### Dataset excerpts

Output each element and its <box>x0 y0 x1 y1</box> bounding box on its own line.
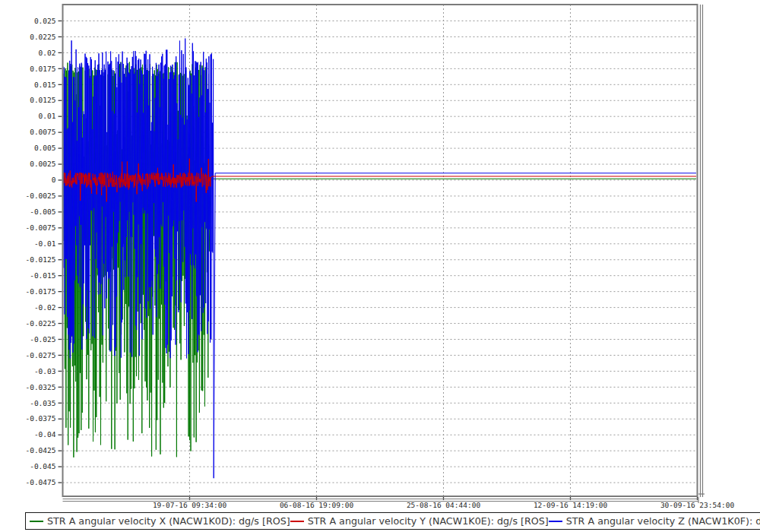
y-tick-label: 0.0225 <box>30 33 55 41</box>
y-tick-label: -0.0025 <box>25 192 55 200</box>
y-tick-label: -0.0475 <box>25 478 55 486</box>
y-tick-label: 0.025 <box>34 17 56 25</box>
x-tick-label: 30-09-16 23:54:00 <box>660 501 735 509</box>
chart-plot-area[interactable]: 0.0250.02250.020.01750.0150.01250.010.00… <box>0 0 760 532</box>
legend-item-x: STR A angular velocity X (NACW1K0D): dg/… <box>30 515 290 527</box>
y-tick-label: -0.0075 <box>25 223 55 232</box>
y-tick-label: -0.0275 <box>25 351 55 359</box>
series-z-line-sample <box>549 521 562 522</box>
y-tick-label: 0.0175 <box>30 65 55 73</box>
y-tick-label: -0.0125 <box>25 255 55 264</box>
y-tick-label: -0.0325 <box>25 383 55 391</box>
y-tick-label: 0.005 <box>34 144 56 152</box>
y-tick-label: -0.02 <box>34 303 56 312</box>
legend-label-z: STR A angular velocity Z (NACW1K0F): dg/… <box>566 515 760 527</box>
series-x-line-sample <box>30 521 43 522</box>
y-tick-label: 0.01 <box>39 112 56 120</box>
legend: STR A angular velocity X (NACW1K0D): dg/… <box>25 512 760 530</box>
x-tick-label: 19-07-16 09:34:00 <box>153 501 227 509</box>
y-tick-label: -0.0375 <box>25 414 55 423</box>
y-tick-label: -0.0225 <box>25 319 55 328</box>
legend-item-y: STR A angular velocity Y (NACW1K0E): dg/… <box>290 515 549 527</box>
y-tick-label: 0 <box>52 176 56 184</box>
x-tick-label: 06-08-16 19:09:00 <box>280 501 354 509</box>
x-tick-label: 25-08-16 04:44:00 <box>407 501 481 509</box>
y-tick-label: -0.0425 <box>25 446 55 454</box>
y-tick-label: -0.0175 <box>25 287 55 296</box>
y-tick-label: -0.045 <box>30 462 55 470</box>
y-tick-label: -0.025 <box>30 335 55 344</box>
series-y-line-sample <box>290 521 304 522</box>
y-tick-label: -0.005 <box>30 207 55 216</box>
y-tick-label: 0.015 <box>34 81 56 89</box>
x-tick-label: 12-09-16 14:19:00 <box>534 501 608 509</box>
y-tick-label: -0.035 <box>30 399 55 407</box>
y-tick-label: -0.03 <box>34 367 56 375</box>
legend-label-x: STR A angular velocity X (NACW1K0D): dg/… <box>47 515 290 527</box>
y-tick-label: -0.015 <box>30 271 55 280</box>
legend-label-y: STR A angular velocity Y (NACW1K0E): dg/… <box>308 515 549 527</box>
series-z-path <box>63 39 696 479</box>
y-tick-label: 0.0125 <box>30 96 55 104</box>
y-tick-label: 0.0025 <box>30 160 55 168</box>
y-tick-label: 0.0075 <box>30 128 55 136</box>
y-tick-label: -0.01 <box>34 239 56 248</box>
y-tick-label: -0.04 <box>34 430 56 439</box>
y-tick-label: 0.02 <box>39 49 56 57</box>
legend-item-z: STR A angular velocity Z (NACW1K0F): dg/… <box>549 515 760 527</box>
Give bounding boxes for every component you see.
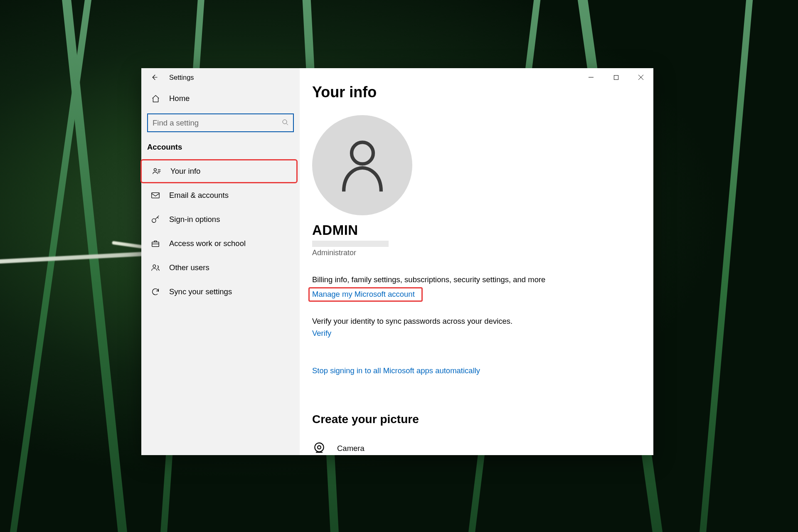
verify-text: Verify your identity to sync passwords a… (312, 317, 653, 326)
people-icon (151, 263, 160, 272)
close-button[interactable] (628, 68, 653, 86)
maximize-button[interactable] (603, 68, 628, 86)
nav-work-label: Access work or school (169, 239, 246, 248)
verify-link[interactable]: Verify (312, 329, 331, 338)
redacted-email (312, 241, 389, 247)
svg-rect-4 (152, 242, 159, 246)
nav-work-school[interactable]: Access work or school (141, 232, 300, 256)
nav-home-label: Home (169, 94, 190, 103)
user-name: ADMIN (312, 222, 653, 238)
nav-signin-label: Sign-in options (169, 215, 220, 224)
sidebar-section-title: Accounts (141, 137, 300, 159)
mail-icon (151, 191, 160, 200)
search-icon (282, 118, 289, 128)
nav-your-info[interactable]: Your info (140, 159, 298, 183)
titlebar: Settings (141, 68, 300, 86)
nav-sync-label: Sync your settings (169, 287, 232, 296)
settings-window: Settings Home Accounts Your info E (141, 68, 653, 455)
avatar (312, 115, 412, 215)
nav-email-label: Email & accounts (169, 191, 229, 200)
search-input[interactable] (147, 113, 294, 132)
camera-icon (312, 442, 326, 455)
svg-rect-2 (152, 193, 159, 198)
window-controls (579, 68, 653, 86)
sidebar: Settings Home Accounts Your info E (141, 68, 300, 455)
svg-point-7 (315, 443, 323, 452)
camera-label: Camera (337, 444, 365, 453)
nav-email-accounts[interactable]: Email & accounts (141, 183, 300, 207)
stop-signin-link[interactable]: Stop signing in to all Microsoft apps au… (312, 366, 480, 375)
svg-point-0 (283, 120, 287, 124)
camera-option[interactable]: Camera (312, 438, 653, 455)
key-icon (151, 215, 160, 224)
briefcase-icon (151, 239, 160, 248)
minimize-button[interactable] (579, 68, 603, 86)
home-icon (151, 94, 160, 103)
svg-point-3 (152, 219, 156, 222)
search-container (141, 111, 300, 137)
svg-point-1 (154, 168, 156, 171)
app-title: Settings (169, 74, 194, 81)
picture-heading: Create your picture (312, 413, 653, 426)
sync-icon (151, 287, 160, 296)
svg-point-5 (153, 265, 155, 267)
main-content: Your info ADMIN Administrator Billing in… (300, 68, 653, 455)
nav-sync-settings[interactable]: Sync your settings (141, 280, 300, 304)
nav-other-users-label: Other users (169, 263, 209, 272)
user-role: Administrator (312, 249, 653, 257)
nav-your-info-label: Your info (170, 167, 200, 176)
manage-account-link[interactable]: Manage my Microsoft account (308, 287, 423, 302)
nav-signin-options[interactable]: Sign-in options (141, 207, 300, 232)
person-card-icon (152, 167, 161, 176)
billing-text: Billing info, family settings, subscript… (312, 275, 653, 284)
svg-rect-10 (614, 75, 618, 79)
svg-point-8 (318, 446, 321, 449)
nav-other-users[interactable]: Other users (141, 256, 300, 280)
svg-point-6 (352, 142, 373, 164)
back-button[interactable] (145, 68, 163, 86)
nav-home[interactable]: Home (141, 86, 300, 111)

######

- _Directions for this task_: Skipping every picture, reproduce the records word for word.

- _Answer to the exercise_:
Output each element and its <box>x0 y0 x1 y1</box> bounding box on its own line.
y-tick-label: 0.0225 <box>30 33 55 41</box>
y-tick-label: -0.0025 <box>25 192 55 200</box>
y-tick-label: -0.0475 <box>25 478 55 486</box>
y-tick-label: 0.025 <box>34 17 56 25</box>
x-tick-label: 30-09-16 23:54:00 <box>660 501 735 509</box>
chart-plot-area[interactable]: 0.0250.02250.020.01750.0150.01250.010.00… <box>0 0 760 532</box>
legend-item-x: STR A angular velocity X (NACW1K0D): dg/… <box>30 515 290 527</box>
y-tick-label: -0.0075 <box>25 223 55 232</box>
y-tick-label: -0.0275 <box>25 351 55 359</box>
series-z-line-sample <box>549 521 562 522</box>
y-tick-label: 0.0175 <box>30 65 55 73</box>
y-tick-label: -0.0125 <box>25 255 55 264</box>
y-tick-label: -0.0325 <box>25 383 55 391</box>
y-tick-label: 0.005 <box>34 144 56 152</box>
y-tick-label: -0.02 <box>34 303 56 312</box>
legend-label-z: STR A angular velocity Z (NACW1K0F): dg/… <box>566 515 760 527</box>
series-x-line-sample <box>30 521 43 522</box>
y-tick-label: 0.01 <box>39 112 56 120</box>
legend: STR A angular velocity X (NACW1K0D): dg/… <box>25 512 760 530</box>
x-tick-label: 19-07-16 09:34:00 <box>153 501 227 509</box>
y-tick-label: -0.0375 <box>25 414 55 423</box>
y-tick-label: -0.0225 <box>25 319 55 328</box>
legend-item-y: STR A angular velocity Y (NACW1K0E): dg/… <box>290 515 549 527</box>
y-tick-label: 0 <box>52 176 56 184</box>
x-tick-label: 06-08-16 19:09:00 <box>280 501 354 509</box>
x-tick-label: 25-08-16 04:44:00 <box>407 501 481 509</box>
y-tick-label: -0.0425 <box>25 446 55 454</box>
y-tick-label: -0.0175 <box>25 287 55 296</box>
y-tick-label: -0.045 <box>30 462 55 470</box>
y-tick-label: -0.025 <box>30 335 55 344</box>
series-y-line-sample <box>290 521 304 522</box>
y-tick-label: -0.005 <box>30 207 55 216</box>
y-tick-label: 0.015 <box>34 81 56 89</box>
x-tick-label: 12-09-16 14:19:00 <box>534 501 608 509</box>
y-tick-label: -0.035 <box>30 399 55 407</box>
y-tick-label: -0.03 <box>34 367 56 375</box>
legend-label-x: STR A angular velocity X (NACW1K0D): dg/… <box>47 515 290 527</box>
y-tick-label: -0.015 <box>30 271 55 280</box>
legend-label-y: STR A angular velocity Y (NACW1K0E): dg/… <box>308 515 549 527</box>
series-z-path <box>63 39 696 479</box>
y-tick-label: 0.0125 <box>30 96 55 104</box>
y-tick-label: 0.0025 <box>30 160 55 168</box>
y-tick-label: 0.0075 <box>30 128 55 136</box>
y-tick-label: -0.01 <box>34 239 56 248</box>
y-tick-label: -0.04 <box>34 430 56 439</box>
y-tick-label: 0.02 <box>39 49 56 57</box>
legend-item-z: STR A angular velocity Z (NACW1K0F): dg/… <box>549 515 760 527</box>
Give bounding boxes for every component you see.
verify-text: Verify your identity to sync passwords a… (312, 317, 653, 326)
people-icon (151, 263, 160, 272)
close-button[interactable] (628, 68, 653, 86)
maximize-button[interactable] (603, 68, 628, 86)
nav-work-label: Access work or school (169, 239, 246, 248)
verify-link[interactable]: Verify (312, 329, 331, 338)
redacted-email (312, 241, 389, 247)
svg-rect-4 (152, 242, 159, 246)
nav-work-school[interactable]: Access work or school (141, 232, 300, 256)
nav-home-label: Home (169, 94, 190, 103)
user-name: ADMIN (312, 222, 653, 238)
nav-signin-label: Sign-in options (169, 215, 220, 224)
sidebar-section-title: Accounts (141, 137, 300, 159)
mail-icon (151, 191, 160, 200)
search-icon (282, 118, 289, 128)
nav-your-info[interactable]: Your info (140, 159, 298, 183)
titlebar: Settings (141, 68, 300, 86)
nav-sync-label: Sync your settings (169, 287, 232, 296)
settings-window: Settings Home Accounts Your info E (141, 68, 653, 455)
avatar (312, 115, 412, 215)
nav-email-label: Email & accounts (169, 191, 229, 200)
search-input[interactable] (147, 113, 294, 132)
camera-icon (312, 442, 326, 455)
svg-rect-2 (152, 193, 159, 198)
window-controls (579, 68, 653, 86)
sidebar: Settings Home Accounts Your info E (141, 68, 300, 455)
svg-point-7 (315, 443, 323, 452)
camera-label: Camera (337, 444, 365, 453)
nav-email-accounts[interactable]: Email & accounts (141, 183, 300, 207)
stop-signin-link[interactable]: Stop signing in to all Microsoft apps au… (312, 366, 480, 375)
svg-point-0 (283, 120, 287, 124)
camera-option[interactable]: Camera (312, 438, 653, 455)
key-icon (151, 215, 160, 224)
briefcase-icon (151, 239, 160, 248)
minimize-button[interactable] (579, 68, 603, 86)
home-icon (151, 94, 160, 103)
svg-point-3 (152, 219, 156, 222)
search-container (141, 111, 300, 137)
svg-point-1 (154, 168, 156, 171)
app-title: Settings (169, 74, 194, 81)
picture-heading: Create your picture (312, 413, 653, 426)
sync-icon (151, 287, 160, 296)
svg-point-5 (153, 265, 155, 267)
main-content: Your info ADMIN Administrator Billing in… (300, 68, 653, 455)
nav-sync-settings[interactable]: Sync your settings (141, 280, 300, 304)
nav-other-users-label: Other users (169, 263, 209, 272)
user-role: Administrator (312, 249, 653, 257)
nav-your-info-label: Your info (170, 167, 200, 176)
manage-account-link[interactable]: Manage my Microsoft account (308, 287, 423, 302)
nav-signin-options[interactable]: Sign-in options (141, 207, 300, 232)
person-card-icon (152, 167, 161, 176)
billing-text: Billing info, family settings, subscript… (312, 275, 653, 284)
svg-rect-10 (614, 75, 618, 79)
svg-point-8 (318, 446, 321, 449)
nav-other-users[interactable]: Other users (141, 256, 300, 280)
svg-point-6 (352, 142, 373, 164)
back-button[interactable] (145, 68, 163, 86)
nav-home[interactable]: Home (141, 86, 300, 111)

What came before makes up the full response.